【leetcode】876. Middle of the Linked List

Given the head of a singly linked list, return the middle node of the linked list.

If there are two middle nodes, return the second middle node.

Example 1:

Input: head = [1,2,3,4,5]
Output: [3,4,5]
Explanation: The middle node of the list is node 3.

Example 2:

Input: head = [1,2,3,4,5,6]
Output: [4,5,6]
Explanation: Since the list has two middle nodes with values 3 and 4, we return the second one.

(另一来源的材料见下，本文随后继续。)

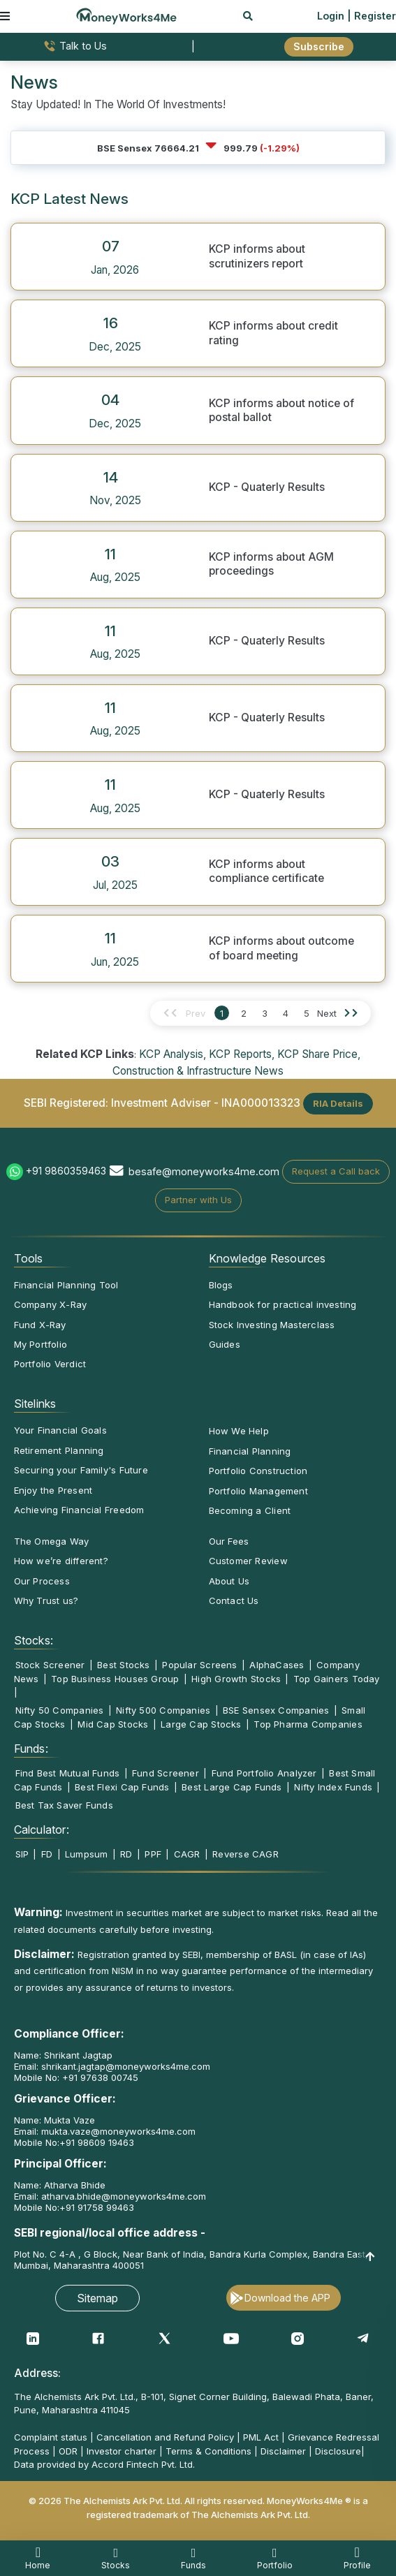 Image resolution: width=396 pixels, height=2576 pixels. I want to click on KCP informs about compliance certificate, so click(266, 871).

    本题的需求是返回一个链表的中间节点，属于那种一眼就能想到如何解答的easy题目。

    解法一，利用map存储每个节点以及节点的位置，然会中间位置的节点。

class Solution {
public:
    ListNode* middleNode(ListNode* head) {
        // return mid node 
        // cal the num of the node
        unordered_map<int,ListNode*> hash_map;
        ListNode* node=head;
        int index=0;
        while(node!=nullptr){
            hash_map[index]=node;
            node=node->next;
            index++;
        }
        return hash_map[(index/2)];
        
    }
};

     解法二，上述解法空间复杂度太高，其实还可以用快慢指针解决，快指针每个循环走两步，慢指针每个循环走一步，当快指针结束的时候，慢指针刚好走到了一半，即中间位置。（如下图所示 龟兔赛跑）

class Solution {
public:
    ListNode* middleNode(ListNode* head) {
        // 快慢指针
        ListNode* low=head;
        ListNode* fast=head;
        while(fast && fast->next){
            low=low->next;
            fast=fast->next->next;
        }
        return low;
    }
};